Material supplied:
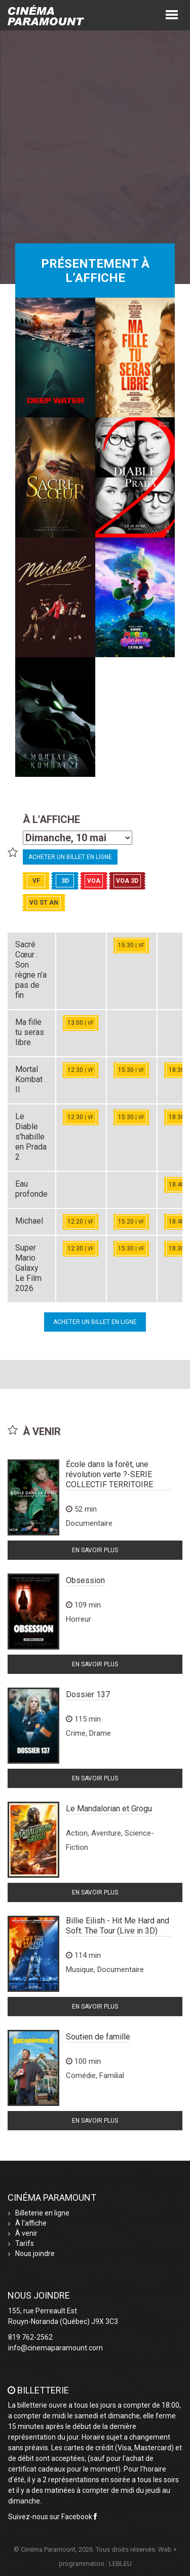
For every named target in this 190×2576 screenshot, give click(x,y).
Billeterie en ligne (42, 2213)
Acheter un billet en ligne (70, 857)
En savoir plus (95, 1550)
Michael (29, 1221)
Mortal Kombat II (29, 1079)
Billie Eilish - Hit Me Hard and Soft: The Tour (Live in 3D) (117, 1926)
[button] (172, 14)
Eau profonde (31, 1189)
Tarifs (24, 2243)
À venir (26, 2233)
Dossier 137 (88, 1694)
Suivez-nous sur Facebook (52, 2517)
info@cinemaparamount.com (55, 2348)
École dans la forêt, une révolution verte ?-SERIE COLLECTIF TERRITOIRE (109, 1474)
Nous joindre (35, 2253)
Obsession (85, 1580)
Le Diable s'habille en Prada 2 (31, 1137)
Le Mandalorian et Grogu (109, 1808)
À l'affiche (31, 2223)
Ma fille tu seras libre (29, 1032)
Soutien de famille (98, 2037)
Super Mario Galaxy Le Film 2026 (28, 1268)
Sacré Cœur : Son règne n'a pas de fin (31, 970)
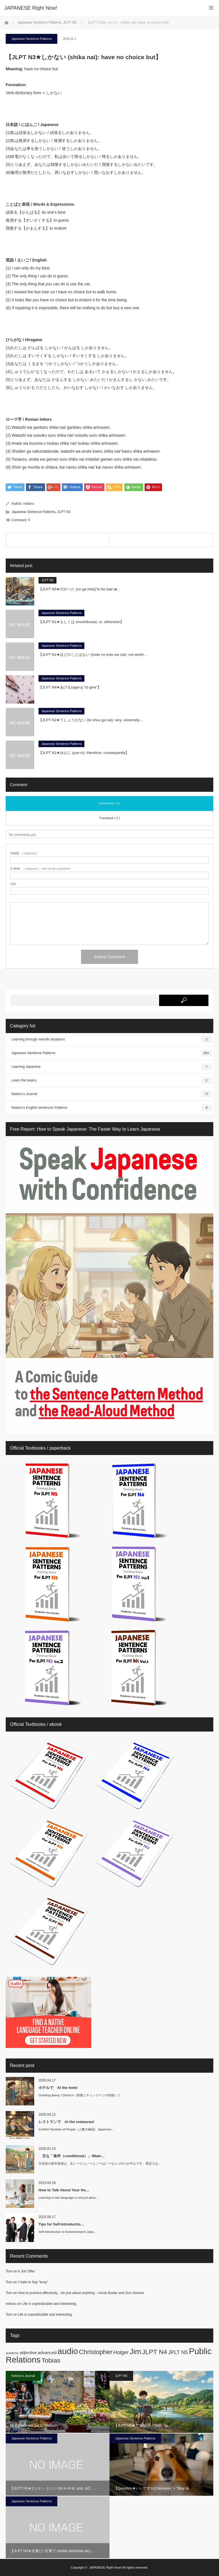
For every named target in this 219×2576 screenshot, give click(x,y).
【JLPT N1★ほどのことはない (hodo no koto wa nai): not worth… (92, 654)
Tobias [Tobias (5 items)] (51, 2360)
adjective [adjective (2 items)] (28, 2352)
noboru (28, 504)
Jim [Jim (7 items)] (135, 2352)
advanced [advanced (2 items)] (47, 2352)
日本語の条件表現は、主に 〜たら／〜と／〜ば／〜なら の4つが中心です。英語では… (99, 2163)
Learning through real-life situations (111, 1039)
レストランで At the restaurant (66, 2122)
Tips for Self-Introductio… (61, 2224)
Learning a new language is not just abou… (68, 2197)
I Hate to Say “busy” (33, 2282)
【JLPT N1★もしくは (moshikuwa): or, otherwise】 (81, 622)
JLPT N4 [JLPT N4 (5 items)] (154, 2352)
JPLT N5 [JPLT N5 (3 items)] (178, 2352)
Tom (9, 2271)
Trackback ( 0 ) (109, 818)
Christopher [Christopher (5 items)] (96, 2352)
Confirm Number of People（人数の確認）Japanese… (76, 2129)
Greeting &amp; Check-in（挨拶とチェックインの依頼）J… (80, 2095)
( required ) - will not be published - (41, 868)
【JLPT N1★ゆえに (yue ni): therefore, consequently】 (83, 753)
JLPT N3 (63, 512)
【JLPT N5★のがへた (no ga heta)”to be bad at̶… (79, 589)
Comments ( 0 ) (109, 803)
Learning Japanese (111, 1066)
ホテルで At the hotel (58, 2087)
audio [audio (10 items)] (67, 2351)
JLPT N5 (47, 580)
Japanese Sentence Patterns (31, 38)
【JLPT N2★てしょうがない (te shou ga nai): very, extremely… (90, 720)
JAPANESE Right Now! (105, 2567)
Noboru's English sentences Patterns (111, 1107)
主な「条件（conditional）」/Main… (71, 2156)
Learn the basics (111, 1080)
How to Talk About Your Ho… (64, 2190)
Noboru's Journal (111, 1094)
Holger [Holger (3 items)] (121, 2352)
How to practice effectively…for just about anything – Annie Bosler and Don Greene (81, 2293)
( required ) (24, 853)
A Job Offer (26, 2271)
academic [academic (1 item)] (12, 2353)
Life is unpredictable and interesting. (49, 2304)
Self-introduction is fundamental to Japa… (67, 2231)
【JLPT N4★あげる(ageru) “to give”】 (69, 687)
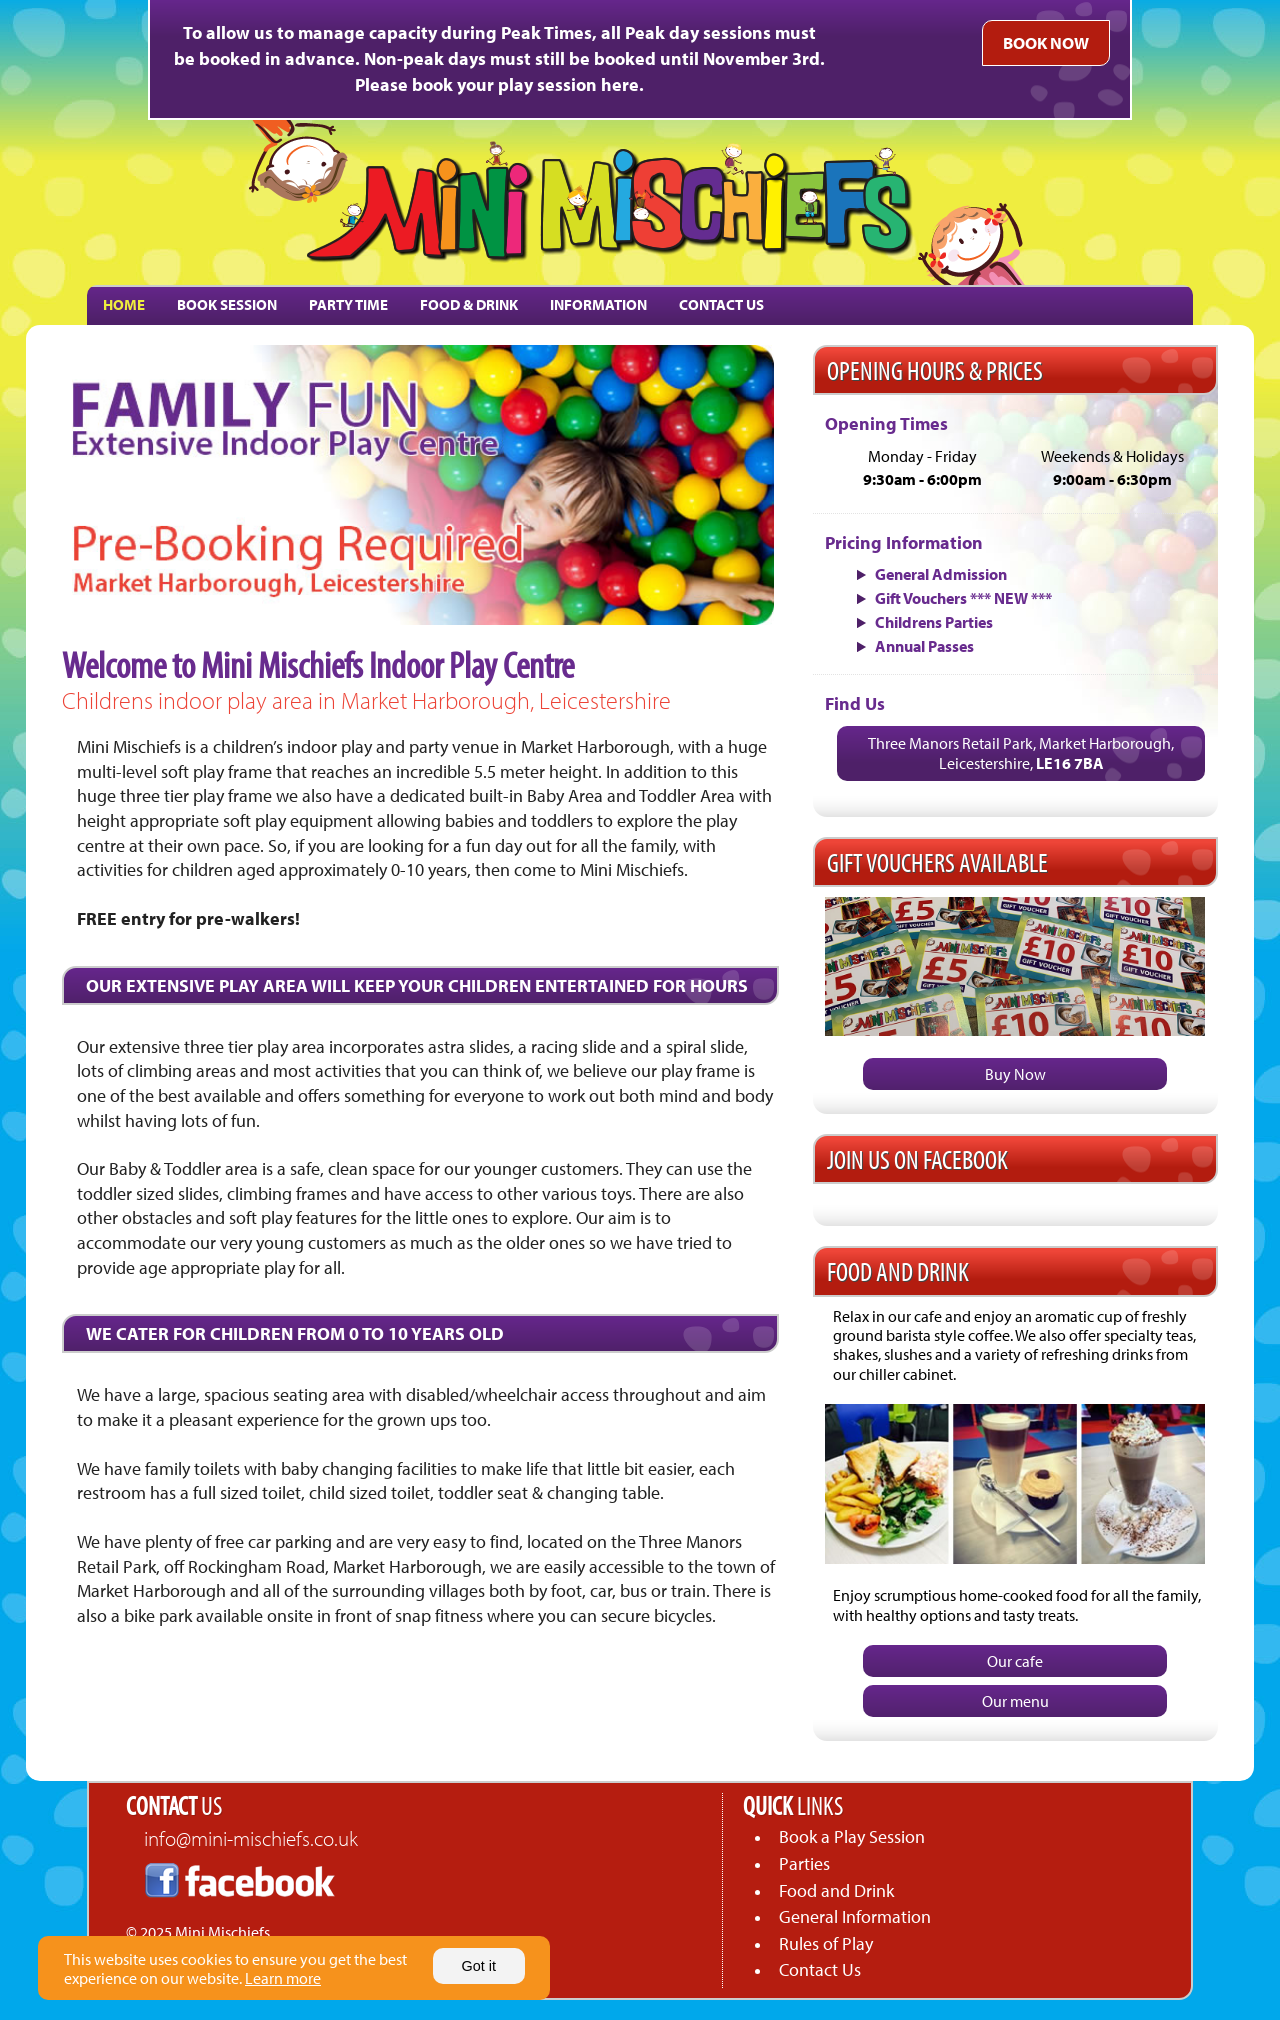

Your objective: Please output the lines of the listing above that fall in the stretch from the one with "consequently】 (83, 753)" through the one with "extremely… (90, 720)", exactly and only those.

Task output:
【JLPT N1★ゆえに (yue ni): therefore, consequently】 (83, 753)
JLPT N3 (63, 512)
【JLPT N5★のがへた (no ga heta)”to be bad at̶… (79, 589)
Comments ( 0 ) (109, 803)
Learning Japanese (111, 1066)
ホテルで At the hotel (58, 2087)
audio [audio (10 items)] (67, 2351)
JLPT N5 (47, 580)
Japanese Sentence Patterns (31, 38)
【JLPT N2★てしょうがない (te shou ga nai): very, extremely… (90, 720)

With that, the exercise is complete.